Hikayenin dünyasını genişletmek için ele aldığı tutumların yanı sıra temponun ve hikayenin en düşüş yaşadığı anlara neden olan olan İsveçli bir asker, Spike ve Isla’nın yolculuk sekanslarını, Dr. Kelson’un filme ayrı bir boyut ekleyen karakterizasyonu kurtarıyor. Bu noktada anlatıda büyük bir kırılma yaşanarak hikayeye derinlik anlamında bir katman ekleniyor. “Memento Mori; ölümü hatırla, ölmemiz gerektiğini hatırla” sözleriyle anlatıya eklenen Kelson, enfekte olmuş veya ölmüş bedenleri onlara yönelik bir yas ve anma figürü olarak temizliyor, arındırıyor ve iskeletlerden yaptığı devasa mezarlara diziyor. Bu işlemi ele alınan öfke temsilinden tamamen zıt bir şekilde sakince yaparken Isla’nın elindeki yeni doğmuş bebek ile birlikte ölüm ve doğumun doğal dengesi yansıtılıyor. Enfekte olmamak için iyota bürünmüş kırmızı renkte bir bedene sahip olan Kelson’un kemiklerden yaptığı tapınak, yaşanılan ölümleri ve öfkenin boyutunu anlayacağımız bir temsile sahip. Isla’nın ölümü sonrasında Spike’ın iki avucunun arasına aldığı kafatası öfkenin Kelson’un bakış açısında ne boyuta indirgendiğinin bir sembolü olurken Spike’ın bu kafatasını anıtının en üstüne koyması öfke, yaşam ve ölüm kavramlarına dair bütünlükçü bir yaklaşım sağlıyor.

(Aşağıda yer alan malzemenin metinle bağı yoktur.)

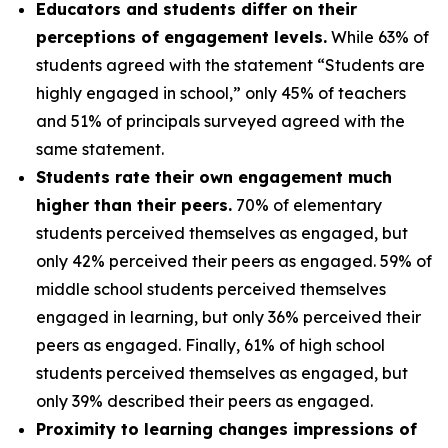
Educators and students differ on their
perceptions of engagement levels.
While 63% of
students agreed with the statement “Students are
highly engaged in school,” only 45% of teachers
and 51% of principals surveyed agreed with the
same statement.
Students rate their own engagement much
higher than their peers.
70% of elementary
students perceived themselves as engaged, but
only 42% perceived their peers as engaged. 59% of
middle school students perceived themselves
engaged in learning, but only 36% perceived their
peers as engaged. Finally, 61% of high school
students perceived themselves as engaged, but
only 39% described their peers as engaged.
Proximity to learning changes impressions of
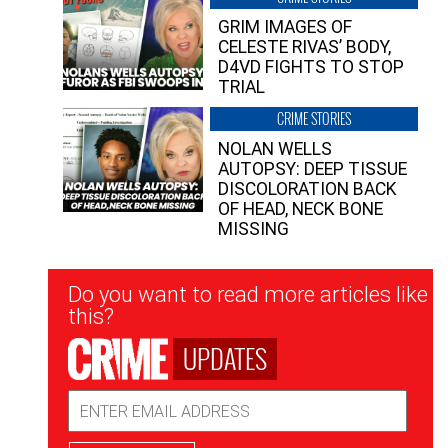
GRIM IMAGES OF
CELESTE RIVAS’ BODY,
D4VD FIGHTS TO STOP
TRIAL
CRIME STORIES
NOLAN WELLS
AUTOPSY: DEEP TISSUE
DISCOLORATION BACK
OF HEAD, NECK BONE
MISSING
Newsletter
Do you want to read more articles like
Signup
this?
UPDATES
Email
Address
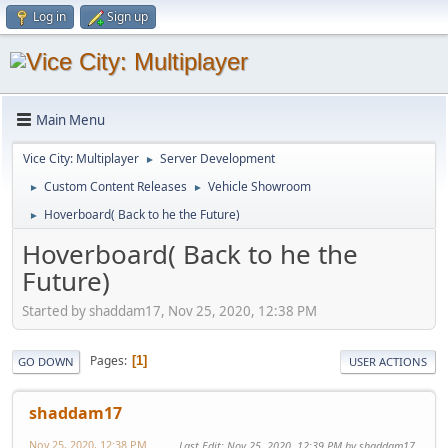
Log in
Sign up
Main Menu
Vice City: Multiplayer
Server Development
►
Custom Content Releases
Vehicle Showroom
►
►
Hoverboard( Back to he the Future)
►
Hoverboard( Back to he the
Future)
Started by shaddam17, Nov 25, 2020, 12:38 PM
Pages
1
GO DOWN
USER ACTIONS
shaddam17
Nov 25, 2020, 12:38 PM
Last Edit
: Nov 25, 2020, 12:39 PM by shaddam17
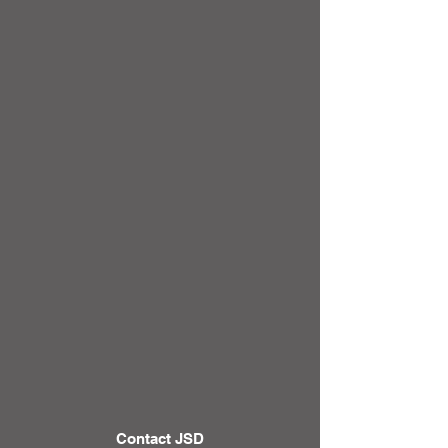
Contact JSD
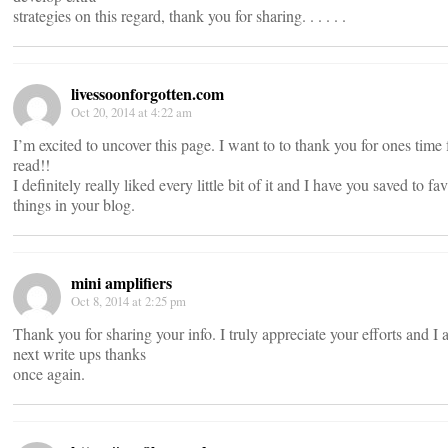
strategies on this regard, thank you for sharing. . . . . .
livessoonforgotten.com
Oct 20, 2014 at 4:22 am
I’m excited to uncover this page. I want to to thank you for ones time 
read!!
I definitely really liked every little bit of it and I have you saved to 
things in your blog.
mini amplifiers
Oct 8, 2014 at 2:25 pm
Thank you for sharing your info. I truly appreciate your efforts and I
next write ups thanks
once again.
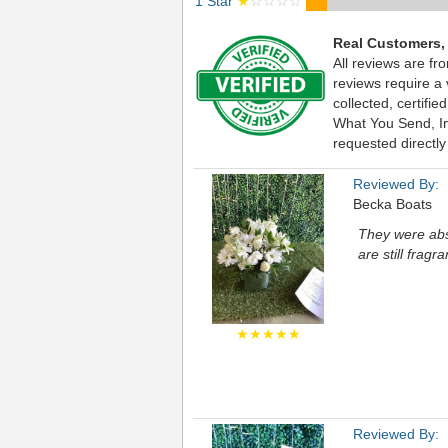
1 Star
★
☆☆☆☆
Real Customers,
All reviews are fr
reviews require a
collected, certif
What You Send, Inc
requested directly
Reviewed By:
Becka Boats
They were abs
are still fragra
★★★★★
Reviewed By:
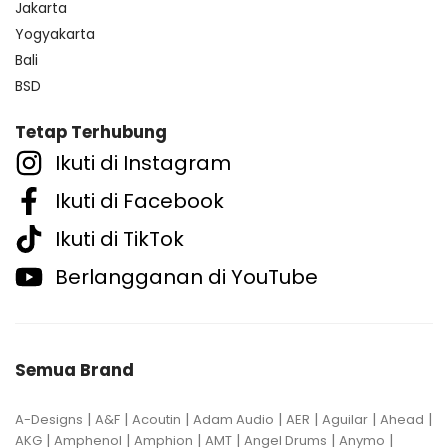
Jakarta
Yogyakarta
Bali
BSD
Tetap Terhubung
Ikuti di Instagram
Ikuti di Facebook
Ikuti di TikTok
Berlangganan di YouTube
Semua Brand
|
|
|
|
|
|
|
A-Designs
A&F
Acoutin
Adam Audio
AER
Aguilar
Ahead
|
|
|
|
|
|
AKG
Amphenol
Amphion
AMT
Angel Drums
Anymo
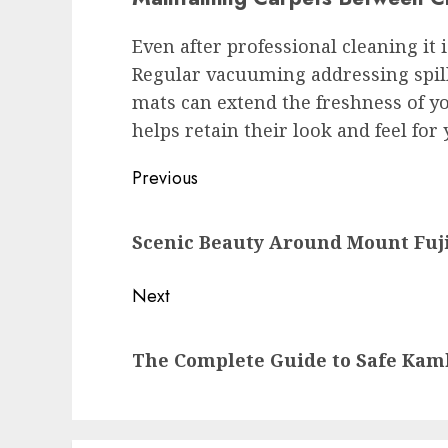
Even after professional cleaning it 
Regular vacuuming addressing spil
mats can extend the freshness of y
helps retain their look and feel for
Post
Previous
navigation
Previous
Scenic Beauty Around Mount Fuj
post:
Next
Next
The Complete Guide to Safe Ka
post:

“28 Yıl Sonra”nın tek sıkıntısı birbiriyle doğrudan bağlantılı filmlerden oluşacak bir serinin ilk filmi olduğu için başlı başına bir film olarak hissettirmemesi. Ancak önümüzdeki Ocak ayında izleyeceğimiz devam filmi ve serinin geri kalanı için heyecanlanacak çok sayıda nedenimiz var. Filmin başında evden kaçtığını gördüğümüz Jimmy’nin televizyonda izlediği Teletabilerin renklerine bürünmüş bir ekibe sahip olarak Spike ile tanışmasını içeren kaotik son sahne bu nedenlerden yalnızca birisi. Danny Boyle ve Alex Garland, sinemaya dair inovatif bir tutumla seyri keyifli ve bir o kadar derinlikli bir iş çıkarırken sinemada deneyimlenmesi gereken bir film yaratıyorlar.